I moved to Mexico to wake up each morning to have no idea how I was going to get through the day.
Life in Salem was far too comfortable -- almost as if I were existing amongst the walking dead. That type of comfortable.
I wanted something more challenging in my life. And I found it in Mexico.
This is usually the point where someone asks me if I wanted life-challenging experiences why didn't I move to Havana -- or Damascus. And the answer to that is easy.
I suppose I could throw up the old F. Scott Fitzgerald trope of holding two opposed ideas in mind at the same time, but that would simply be cheating. Even though I thrive on the notion that death may be lurking around the next corner, I also like to add a bit of nostalgia to the mix. Some people regularly say that Mexico is in about the same social and economic position as the United States was 50 or 70 years ago.
I have no idea how data-driven that observation is, but it has the ring of truth for the Mexican villages where I have lived for the past dozen years. Every day here I am reminded of boys on their Huffies delivering the morning newspaper to houses nestled in oak groves.
Except there are no newspapers. The bicycles are not Huffies. And the oaks are coconut palms.
It is more an attitude than stage setting. Barra de Navidad shares the same small town your-business-is-my-business elan as Powers, the little logging town in southern Oregon where I grew up.
It is not nostalgia. By nature, I enjoy visiting large cities and digging elbow-deep into what they offer. For living, though, I truly enjoy the simple rhythms of small towns. Including San Patricio Melaque and Barra de Navidad with their "where did that come from" variety.
That is why some changes jump out at me when they occur. Like when the Oxxo convenience store was constructed in my neighborhood two blocks from the house. A change that was far more apparent on the surface than in operation. The Oxxo store now peacefully co-exists with the local grocery stores, and customers have more choices.

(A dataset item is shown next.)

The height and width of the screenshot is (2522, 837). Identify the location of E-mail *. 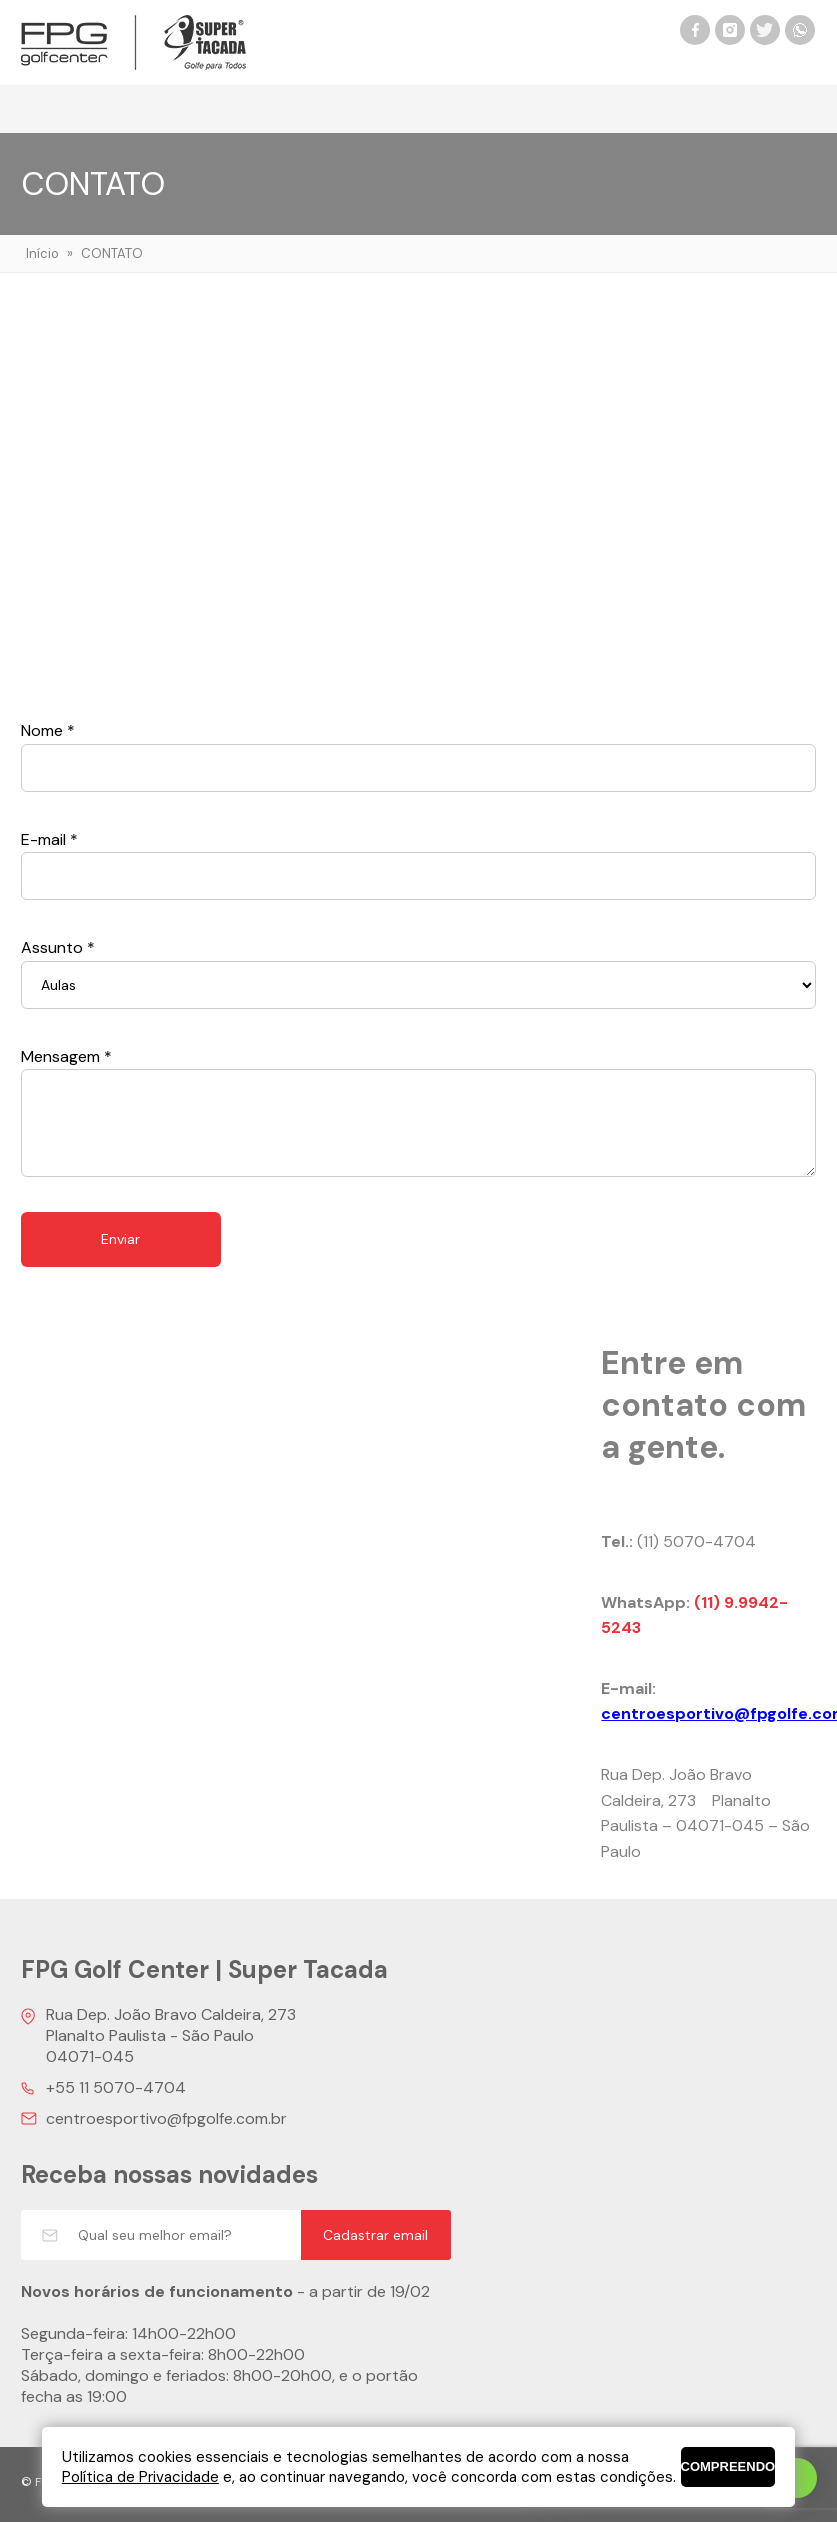
(49, 839). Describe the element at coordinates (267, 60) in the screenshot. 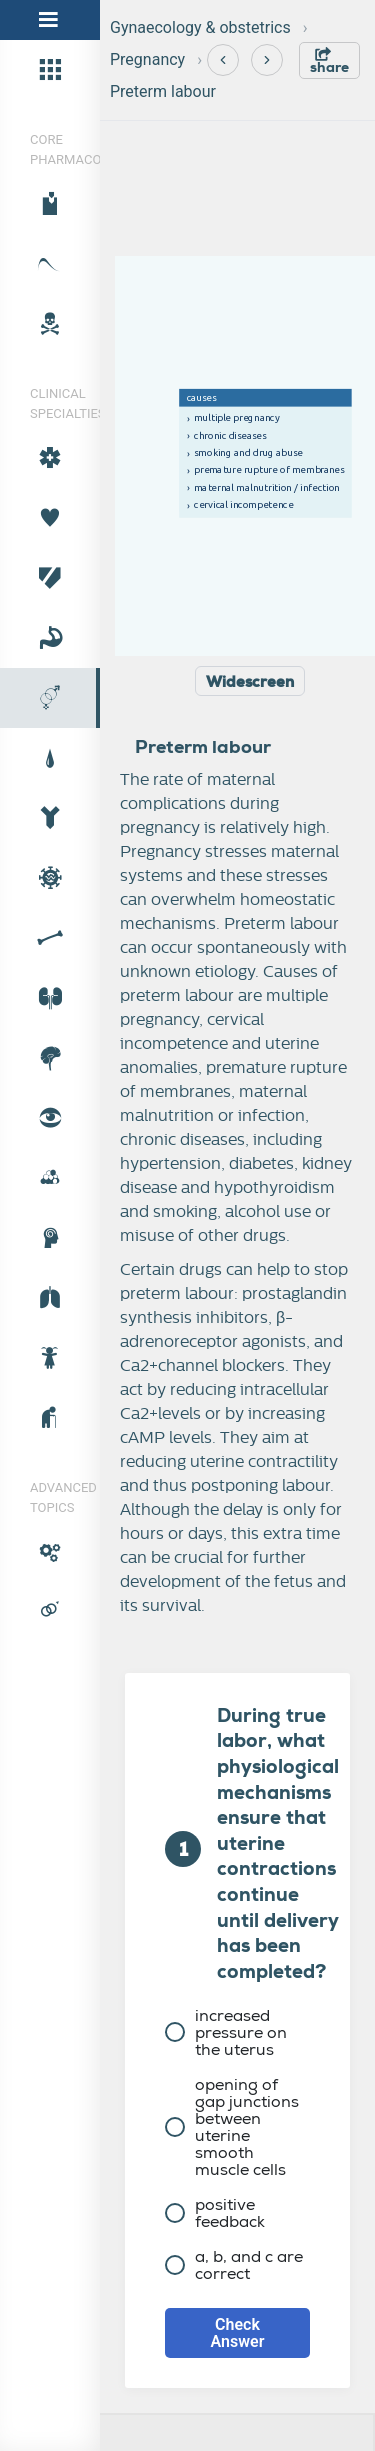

On Wednesday night I wandered down to Barra de Navidad's malecon. I had not been that far south on the beach for a couple of months. Maybe longer.
Everything looked as it has since the walkway was extensively re-modeled several years ago. But not everything was.
At the northern end of the malecon is a public bathroom that also offers shower facilities for those who wish to rinse the bay's residue out of their swimming suits -- or underwear. A woman sat at the entrance accepting the required 5 pesos to use the facility.
But the woman is gone. Her desk is still there, but admittance is no longer controlled by a woman who gladly shares stories of what is happening in Barra de Navidad. The bathroom has been automated. With one of those coin-operated turnstiles that remind me of my jail days.
I am a big fan of change. So, you are not going to hear me rattling on about how awful it is that the bathroom looks like a set for an Orange is the New Black episode. I am certain that there is a rational (if not good) reason for the new arrangement. Perhaps, to provide more hours of operation.
What struck me as odd was the increase to 7 pesos. Most of us, (at least, those of us in my age group) when we need a bathroom, we really need a bathroom. Under the old system I could dash past the woman and plunk down a 5-peso coin while still in flight. Stopping to dig out the proper combination of coins to order the gate to "open, sesame" has plenty of potential essays aborning.
I saw a similar bathroom setup in the bowels of la parroquia in San Miguel de Allende. Even with the correct coins inserted, the gate would regularly not work. The tourists provided a parade of amusement for the cleaning ladies inside.
The state of Jalisco, where I live, is about to enter a very weird two-week shutdown in the slim hope that the spread of the coronavirus here can be lessened. Because residents are not restricted to their homes, I will be out and about to see how that version of change affects the villages. I think I already know the answer.
But we shall see. If you stop by, I may just have some news that will affect the decision of people who are still undecided about visiting this part of Mexico.
See you then.
Oh, yes, bring plenty of change for your walks on the malecon.